Atlantans know what came next, after truth’s chisel crumbled walls of denial.
Scores of communities from Maine to California may find themselves enduring a similarly traumatic experience, based on The Atlanta Journal-Constitution’s “Cheating our children” series, which found that test scores in nearly 200 school districts resemble those that drew Atlanta into the biggest cheating scandal in American history.
Thus, national attention has once again turned toward Atlanta. Unlike when the cheating scandal first surfaced, Atlanta can now provide an instructive example of how to address a civic tragedy.
Gutsy elected and public officials here dealt forthrightly with the matter against significant resistance. That led to a recovery that is ongoing, but real. We’re getting through it.
That would not have happened had leaders here caved in to considerable pressure to ignore the growing field of red flags that waved before them. What played out here was a textbook strategy of blaming the messenger (your newspaper in this case) and attempting to defuse critical inquiry into just what really happened at too many Atlanta public schools.

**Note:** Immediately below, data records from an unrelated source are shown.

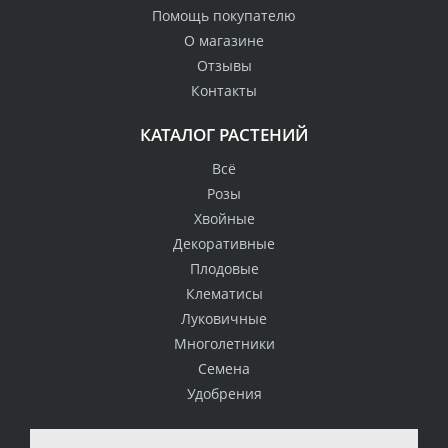
Помощь покупателю
О магазине
Отзывы
Контакты
КАТАЛОГ РАСТЕНИЙ
Всё
Розы
Хвойные
Декоративные
Плодовые
Клематисы
Луковичные
Многолетники
Семена
Удобрения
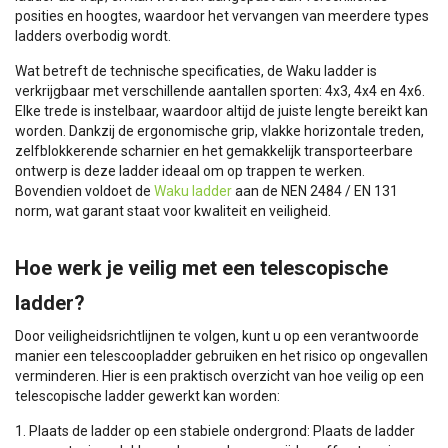
posities en hoogtes, waardoor het vervangen van meerdere types
ladders overbodig wordt.
Wat betreft de technische specificaties, de Waku ladder is
verkrijgbaar met verschillende aantallen sporten: 4x3, 4x4 en 4x6.
Elke trede is instelbaar, waardoor altijd de juiste lengte bereikt kan
worden. Dankzij de ergonomische grip, vlakke horizontale treden,
zelfblokkerende scharnier en het gemakkelijk transporteerbare
ontwerp is deze ladder ideaal om op trappen te werken.
Bovendien voldoet de
Waku ladder
aan de NEN 2484 / EN 131
norm, wat garant staat voor kwaliteit en veiligheid.
Hoe werk je veilig met een telescopische
ladder?
Door veiligheidsrichtlijnen te volgen, kunt u op een verantwoorde
manier een telescoopladder gebruiken en het risico op ongevallen
verminderen. Hier is een praktisch overzicht van hoe veilig op een
telescopische ladder gewerkt kan worden:
1. Plaats de ladder op een stabiele ondergrond: Plaats de ladder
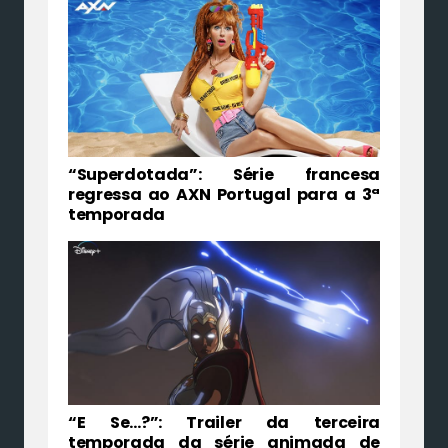
“Superdotada”: Série francesa
regressa ao AXN Portugal para a 3ª
temporada
“E Se…?”: Trailer da terceira
temporada da série animada de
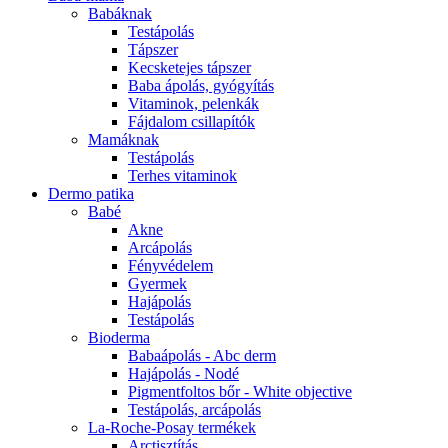
Babáknak
Testápolás
Tápszer
Kecsketejes tápszer
Baba ápolás, gyógyítás
Vitaminok, pelenkák
Fájdalom csillapítók
Mamáknak
Testápolás
Terhes vitaminok
Dermo patika
Babé
Akne
Arcápolás
Fényvédelem
Gyermek
Hajápolás
Testápolás
Bioderma
Babaápolás - Abc derm
Hajápolás - Nodé
Pigmentfoltos bőr - White objective
Testápolás, arcápolás
La-Roche-Posay termékek
Arctisztítás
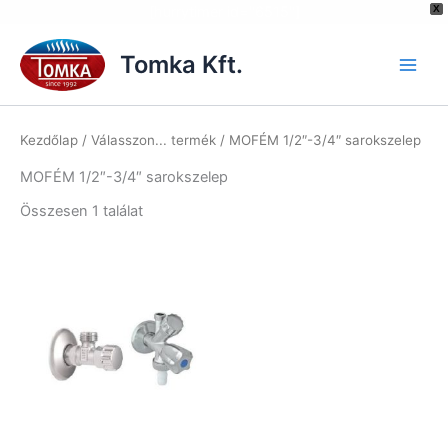
[hurrytimer id="6515"]
X
Skip
to
Tomka Kft.
content
Kezdőlap
/ Válasszon... termék / MOFÉM 1/2″-3/4″ sarokszelep
MOFÉM 1/2″-3/4″ sarokszelep
Összesen 1 találat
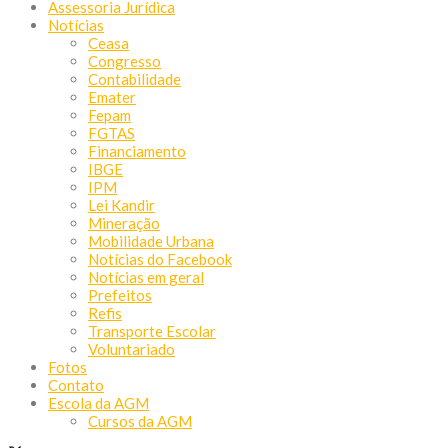
Assessoria Jurídica
Notícias
Ceasa
Congresso
Contabilidade
Emater
Fepam
FGTAS
Financiamento
IBGE
IPM
Lei Kandir
Mineração
Mobilidade Urbana
Notícias do Facebook
Notícias em geral
Prefeitos
Refis
Transporte Escolar
Voluntariado
Fotos
Contato
Escola da AGM
Cursos da AGM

That should not occur within the school districts cited in the AJC’s latest work. Parents and taxpayers should demand full, thorough investigations and accounting. They should not be distracted by campaigns to shift the focus to straw man debates over methodology, demographics or anything else but a full-bore pursuit of the truth.
We hope our reporting will help inform the national discussion over education policy that relies so heavily on standardized tests. Focusing so fiercely on one end result has surely helped fuel nefarious means to achieve that end.
Our children could benefit from such a national discussion. Their future — and ours, really — demands no less. Our public school kids deserve a functional educational model that accurately measures achievement and adjusts instruction to address problems found. That can’t happen if cheating is commonplace.
The AJC’s analysis across 3,125 of the nation’s largest school districts does not conclusively prove cheating. That’s a job for those invested with legal authority.
But such investigations aren’t likely to happen if officials elsewhere are too cowed by political pressure, or jaded by ingrained school problems, to call for real inquiries into testing anomalies.
Georgia showed how to make that happen. Gov. Sonny Perdue, angered by persistent stonewalling, appointed special investigators to get after the truth. After this Editorial Board suggested bringing in the GBI if needed, Perdue took that extraordinary step. It was a wise call, as things turned out.
The resulting cheating report decisively put to rest multiple attempts to whitewash the scandal. Investigators wrote that, “Without question, cheating occurred in APS on the CRCT in 2009 and previous years. The erasure analysis is no longer a mere red flag, but is supported by confessions and other evidence of cheating in 78.6 percent of the elementary and middle schools we investigated.”
That led to cleanup efforts, which continue today. APS, under no-nonsense Superintendent Erroll B. Davis Jr., is methodically carrying out personnel tribunals for the remaining of nearly 180 educators or staff implicated. Extra tutoring is being offered to all underperforming students .
School districts large and small can study the example Atlanta has set. They should each test the simple, yet profound thesis question first raised by the AJC: “Are these results valid?”
More importantly, were our children cheated? If proven true, that is the real tragedy, here or anyplace else.
Andre Jackson, for the Editorial Board.